## Imports

In [1]:
import re
import json
import time
import hashlib
from pathlib import Path
from typing import Dict, List, Optional, Tuple

import requests
import pandas as pd
from bs4 import BeautifulSoup
from tqdm.auto import tqdm

## Setup

In [2]:
OUT_DIR = Path("data")
CACHE_DIR = OUT_DIR / "html_cache"
OUT_DIR.mkdir(parents=True, exist_ok=True)
CACHE_DIR.mkdir(parents=True, exist_ok=True)

HEADERS = {
    "User-Agent": "Mozilla/5.0 (compatible; student-research; +https://example.com)",
    "Accept-Language": "ro-RO,ro;q=0.9,en-US;q=0.8,en;q=0.7",
}

REQUEST_TIMEOUT = 30
SLEEP_SECONDS = 1.0
MAX_RETRIES = 4

SEED_LISTING_URLS = [
    "https://www.factual.ro/declaratii/",
    "https://www.factual.ro/toate-declaratiile/",
    "https://www.factual.ro/dezinformari-retele-sociale/",
    "https://www.factual.ro/dezinformari-rs/",
]

## Label Normalization

In [3]:
CANONICAL_LABELS = [
    "ADEVĂRAT",
    "PARȚIAL ADEVĂRAT",
    "TRUNCHIAT",
    "S-A RĂZGÂNDIT",
    "IMPOSIBIL DE VERIFICAT",
    "FALS",
]

LIKERT_MAP = {
    "FALS": 0,
    "IMPOSIBIL DE VERIFICAT": 1,
    "S-A RĂZGÂNDIT": 2,
    "TRUNCHIAT": 3,
    "PARȚIAL ADEVĂRAT": 4,
    "ADEVĂRAT": 5,
}

def normalize_label(label: str) -> Optional[str]:
    if not label:
        return None
    s = label.strip().upper()
    s = s.replace("S-A RAZGANDIT", "S-A RĂZGÂNDIT").replace("S-A RĂZGANDIT", "S-A RĂZGÂNDIT")
    s = re.sub(r"\s+", " ", s)
    if s in CANONICAL_LABELS:
        return s
    s_ascii = (s.replace("Ă","A").replace("Â","A").replace("Î","I").replace("Ș","S").replace("Ş","S").replace("Ț","T").replace("Ţ","T"))
    for c in CANONICAL_LABELS:
        c_ascii = (c.replace("Ă","A").replace("Â","A").replace("Î","I").replace("Ș","S").replace("Ş","S").replace("Ț","T").replace("Ţ","T"))
        if s_ascii == c_ascii:
            return c
    return None

def split_title_into_label_and_claim(title: str) -> Tuple[Optional[str], str]:
    if not title:
        return None, ""
    t = " ".join(title.split())
    if "|" in t:
        left, right = [x.strip() for x in t.split("|", 1)]
        return normalize_label(left), right
    return None, t

## Utils

In [4]:
def sha1(s: str) -> str:
    return hashlib.sha1(s.encode("utf-8")).hexdigest()

def cache_path_for_url(url: str) -> Path:
    return CACHE_DIR / f"{sha1(url)}.html"

def fetch_html(url: str, force: bool = False) -> str:
    cpath = cache_path_for_url(url)
    if cpath.exists() and not force:
        return cpath.read_text(encoding="utf-8", errors="ignore")

    last_err = None
    for attempt in range(1, MAX_RETRIES + 1):
        try:
            resp = requests.get(url, headers=HEADERS, timeout=REQUEST_TIMEOUT)
            resp.raise_for_status()
            html = resp.text
            cpath.write_text(html, encoding="utf-8")
            time.sleep(SLEEP_SECONDS)
            return html
        except Exception as e:
            last_err = e
            time.sleep(min(10, 2 ** (attempt - 1)))
    raise RuntimeError(f"Failed to fetch {url} after {MAX_RETRIES} retries.
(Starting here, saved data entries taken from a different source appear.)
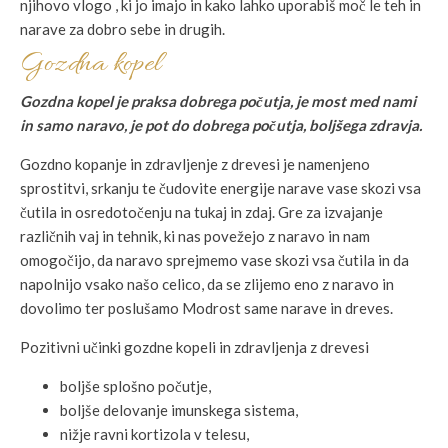
njihovo vlogo , ki jo imajo in kako lahko uporabiš moč le teh in
narave za dobro sebe in drugih.
Gozdna kopel
Gozdna kopel je praksa dobrega počutja, je most med nami
in samo naravo, je pot do dobrega počutja, boljšega zdravja.
Gozdno kopanje in zdravljenje z drevesi je namenjeno
sprostitvi, srkanju te čudovite energije narave vase skozi vsa
čutila in osredotočenju na tukaj in zdaj. Gre za izvajanje
različnih vaj in tehnik, ki nas povežejo z naravo in nam
omogočijo, da naravo sprejmemo vase skozi vsa čutila in da
napolnijo vsako našo celico, da se zlijemo eno z naravo in
dovolimo ter poslušamo Modrost same narave in dreves.
Pozitivni učinki gozdne kopeli in zdravljenja z drevesi
boljše splošno počutje,
boljše delovanje imunskega sistema,
nižje ravni kortizola v telesu,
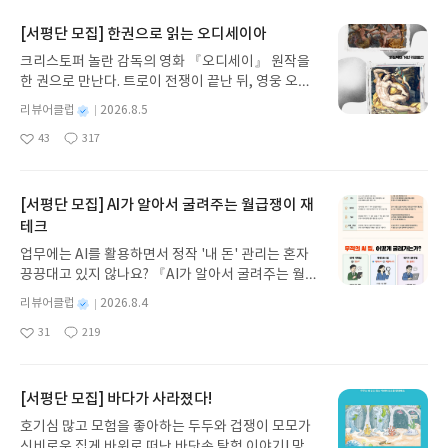
의 사실 여부도 함께 찾아서 표기한다.이 부분만 놓고
이오넬의 태만한 정치 행보를 비판하고 있었다.라이
보면 편집부의 일이 아닌가 하는 생각이 들기도 한다.
오넬은 태만했고 뭔가에 홀려 있었고, 불가능한 욕망
[서평단 모집] 한권으로 읽는 오디세이아
예전에 좋아하는 출판사의 좋아하는 작가의 번역본
만 꽉 차 있었다고 말했다.여섯 살 라이오넬은 아버지
크리스토퍼 놀란 감독의 영화 『오디세이』 원작을
에 달린 주석에 황당해했던 일이 떠올랐다,미국 스포
와 가정 교사 덕분에 또래보다 조숙했다.집밖에 나가
한 권으로 만난다. 트로이 전쟁이 끝난 뒤, 영웅 오디
츠를 잘 몰라 그랬다고 생각할 수 있지만 아쉬운 부분
노는 것을 허락받고 놀다가 길을 잃었다.그러다 어느
세우스는 고향 이타케로 돌아가기 위해 키클롭스, 마
이다.지금은 그냥 무난하게 넘어가지만 이전에는 시
벽에서 발견한 담쟁이 덩굴이 에워싼 초록 문을 발견
별
리뷰어클럽
2026.8.5
녀 키르케, 세이렌의 노래, 포세이돈의 분노를 헤쳐
대와 맞지 않다고 생각하는 것을 열심히 찾은 적도 있
한다.이 문을 열고 들어가서 보게 되는 푸른 하늘과
명
작
43
317
나간다. 그리스 철학 전공자인 옮긴이가 호메로스의
다.어떤 책은 원서를 찾아 확인까지 한 적이 있는데
지평선 가득한 정원.이 문을 열고 들어오기 전까지 고
좋
댓
작
성
아
글
성
방대한 24권 서사를 현대적이고 자연스러운 한국어
이젠 그럴 시간도 열정도 없다.단순히 쿠쥬 씨만 보여
민은 연 후에 사라진다.이곳에서 만난 동물과 친구들,
일
요
일
로 풀어내, 고전이 낯선 독자도 이야기의 흐름을 놓치
준다면 조금 늘어질 수도 있다.그녀에게 맡겨진 신입
함께 즐겁게 놀면서 시간을 보낸다.이 장면을 보면서
지 않고 끝까지 읽을 수 있다. 3천 년을 이어 온 귀향
사원 미즈가키 씨를 같이 다루면서 교열 업무에 대한
[서평단 모집] AI가 알아서 굴려주는 월급쟁이 재
머릿속에 서로 다른 시간의 흐름을 다룬 중국 이야기
과 모험의 대서사시가 가장 읽기 편한 번역으로 새롭
다양한 정보를 전달한다.개인적으로 낯선 일본 작가
가 떠올랐다.아이가 즐겁게 보낸 하루가 현실에서 몇
테크
게 펼쳐진다.한권으로 읽는 오디세이아글쓴이호메로
들의 수많은 이야기는 그것대로 보는 재미를 준다.특
년 혹은 몇 십년이 지났다는 설정 말이다.하지만 내
업무에는 AI를 활용하면서 정작 '내 돈' 관리는 혼자
스 저/육혜원 역출판사이화북스 예스24 바로가기 닫
히 손으로 쓴 원고 편으로 넘어가면 내가 현실에서 경
예상과 달리 다른 이야기를 풀어내고, 같은 시간의 흐
끙끙대고 있지 않나요? 『AI가 알아서 굴려주는 월급
기모집인원 : 5명신청기간 : 2026.08.05 ~ 2026.08.
험한 수많은 악필이 떠오른다.실제 책 속에서 예시로
름으로 흘러간다.이 녹색 문 안에서 보낸 행복하고 즐
쟁이 재테크』는 챗GPT·클로드·제미나이·퍼플렉시
09발표일자 : 2026.08.13리뷰 작성기한 : 도서/상품
보여준 글자는 원래의 모습이 너무 많이 사라진 것들
별
리뷰어클럽
2026.8.4
거운 시간은 쉽게 사라지지 않는다.다시 발견하려고
티를 나만의 재테크 팀으로 만드는 실전 가이드입니
받고 2주 이내 ▶ 주소/연락처 업데이트 : 신청 전 상
이다.나 자신도 어느 순간 손 글씨가 엉망이 되면서
명
작
했지만 찾지 못하고 시간이 흘러간다.그러다 자신이
31
219
다. 재무 진단부터 주식 투자, 부동산, 절세, 자산 관
좋
댓
작
성
품 받으실 주소/연락처를 업데이트 해주세요! (선정
내가 쓴 글자를 몰라보는 경우가 있다.이제는 워드 프
해야 할 일이 있을 때 그 문이 그 앞에 나타난다.가는
아
글
성
리 자동화 루틴까지, 코딩 없이도 프롬프트 하나로 2
일
후 수정 불가)▶ 서평단 신청 방법 : 기대평 댓글을 작
로그램으로 작업해 이런 일이 없다고 하지만 아직 손
발걸음을 돌려 그 문을 열고 들어갈 수 있었지만 그렇
요
일
0년 차 재무 전문가의 맞춤 조언을 받을 수 있습니다.
성해주세요! 먼저 작성한 리뷰를 올려주시면 당첨확
으로 쓰는 경우도 있는 모양이다.정말 이런 경우라면
게 하지 않는다.이후에도 그는 몇 번이나 이 초록 문
좋은 정보를 찾는 시대는 끝났습니다. 이제는 좋은 질
[서평단 모집] 바다가 사라졌다!
률이 올라갑니다!! ※ 신청 전, 꼭 확인해주세요!- '사
그 글자를 알 수 있는 사람이 정말 꼭 필요할 듯하다.
을 발견하지만 열지 않는다.이때마다 그는 더 성공하
문을 던지는 사람이 돈을 법니다. 경제적 자유를 앞당
락' 개설 후, 이 글의 댓글로 신청해주세요.- 기존 YE
그리고 내가 아는 작가의 글이 깨끗하다는 부분에서
고, 더 높은 곳으로 올라간다.초록 문을 열고 들어가
호기심 많고 모험을 좋아하는 두두와 겁쟁이 모모가
기고 싶은 월급쟁이라면, 이 책이 바로 그 시작입니
S블로그는 '사락'으로 개편되어 별도로 개설하지 않
는 왠지 조금 안심이 되었다.신쵸사 교열부만 단순히
행복한 시간을 보내는 대신 현실의 지위를 선택한 것
신비로운 집게 바위로 떠난 바닷속 탐험 이야기! 망둥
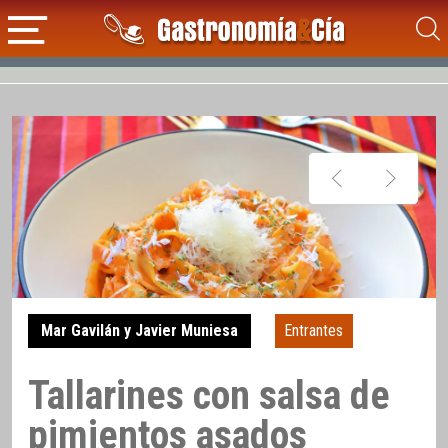
Mar Gavilán y Javier Muniesa
Entrantes
Tallarines con salsa de
pimientos asados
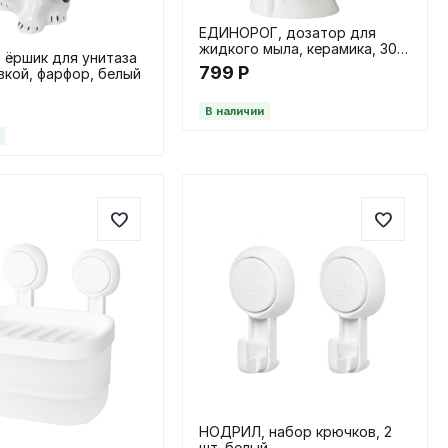
ЕДИНОРОГ, дозатор для
жидкого мыла, керамика, 300
ёршик для унитаза
мл, белый/золотой
799
Р
вкой, фарфор, белый
Р
В наличии
НОДРИЛ, набор крючков, 2
шт, белый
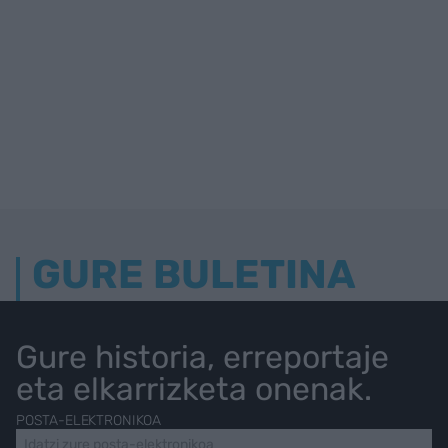
GURE BULETINA
Gure historia, erreportaje
eta elkarrizketa onenak.
POSTA-ELEKTRONIKOA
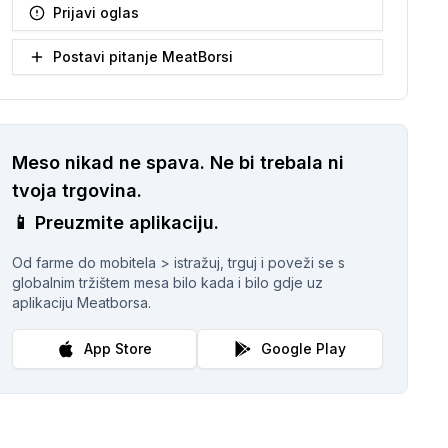
Prijavi oglas
Postavi pitanje MeatBorsi
Meso nikad ne spava.
Ne bi trebala ni
tvoja trgovina.
📱
Preuzmite aplikaciju.
Od farme do mobitela > istražuj, trguj i poveži se s
globalnim tržištem mesa bilo kada i bilo gdje uz
aplikaciju Meatborsa.
App Store
Google Play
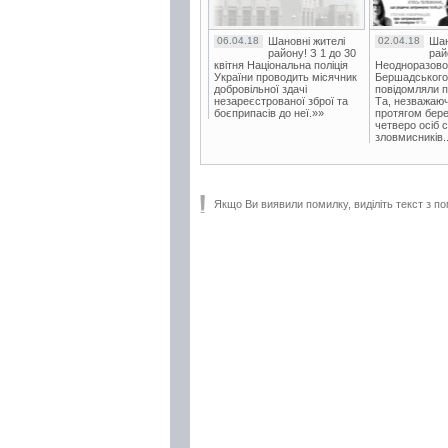
06.04.18
Шановні жителі
02.04.18
Шан
району! З 1 до 30
рай
квітня Національна поліція
Неодноразово
України проводить місячник
Бершадського в
добровільної здачі
повідомляли п
незареєстрованої зброї та
Та, незважаюч
боєприпасів до неї.»»
протягом бере
четверо осіб 
зловмисників..
Якщо Ви виявили помилку, виділіть текст з по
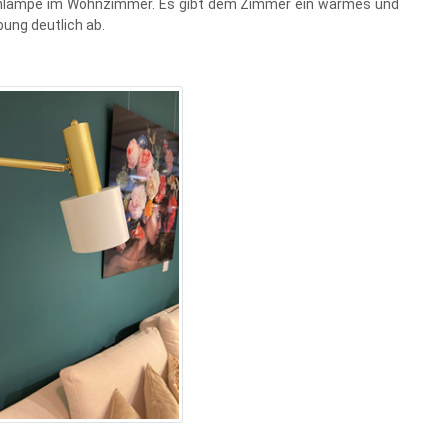
Stehlampe im Wohnzimmer. Es gibt dem Zimmer ein warmes und
bung deutlich ab.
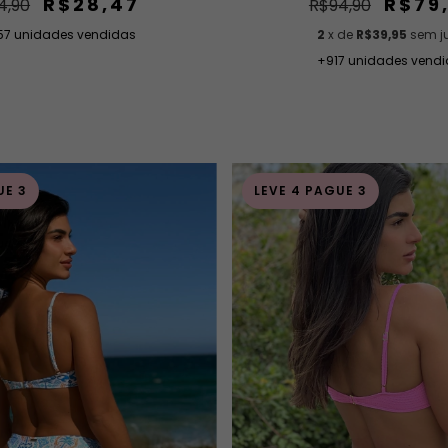
R$79
R$28,47
R$94,90
4,90
2
x de
R$39,95
sem j
57 unidades vendidas
+917 unidades vend
UE 3
LEVE 4 PAGUE 3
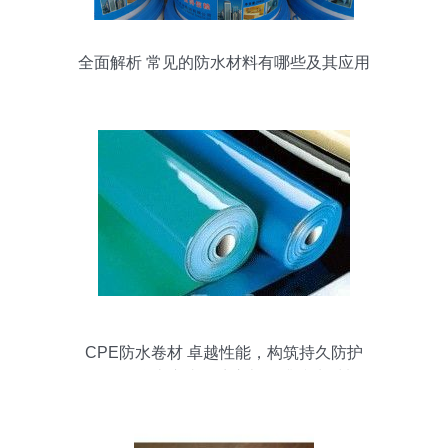
全面解析 常见的防水材料有哪些及其应用
CPE防水卷材 卓越性能，构筑持久防护
——聚焦山东省潍坊市旭日升防水材料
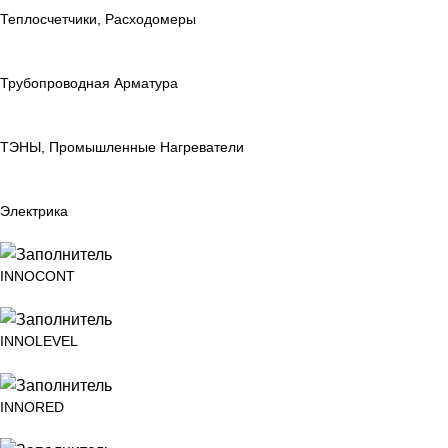
Теплосчетчики, Расходомеры
Трубопроводная Арматура
ТЭНЫ, Промышленные Нагреватели
Электрика
INNOCONT
INNOLEVEL
INNORED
Last error: {last_err}")

In [13]:
DATE_VERIFY_RE = re.compile(r"Data verificării\s*:\s*([0-9]{2}\.[0-9]{2}\.[0-9]{4})", flags=re.IGNORECASE)
DATE_FALLBACK_RE = re.compile(r"\b([0-9]{2}\.[0-9]{2}\.[0-9]{4})\b")

FOOTER_MARKERS = [
    "ALĂTURĂ-TE LISTEI NOASTRE",
    "TOATE VERIFICĂRILE",
    "TOȚI POLITICIENII",
    "Acest website folosește",
    "Privacy & Cookies Policy",
]

def extract_date_verified(text: str) -> Optional[str]:
    if not text:
        return None
    m = DATE_VERIFY_RE.search(text) or DATE_FALLBACK_RE.search(text)
    if not m:
        return None
    dd, mm, yyyy = m.group(1).split(".")
    return f"{int(yyyy):04d}-{int(mm):02d}-{int(dd):02d}"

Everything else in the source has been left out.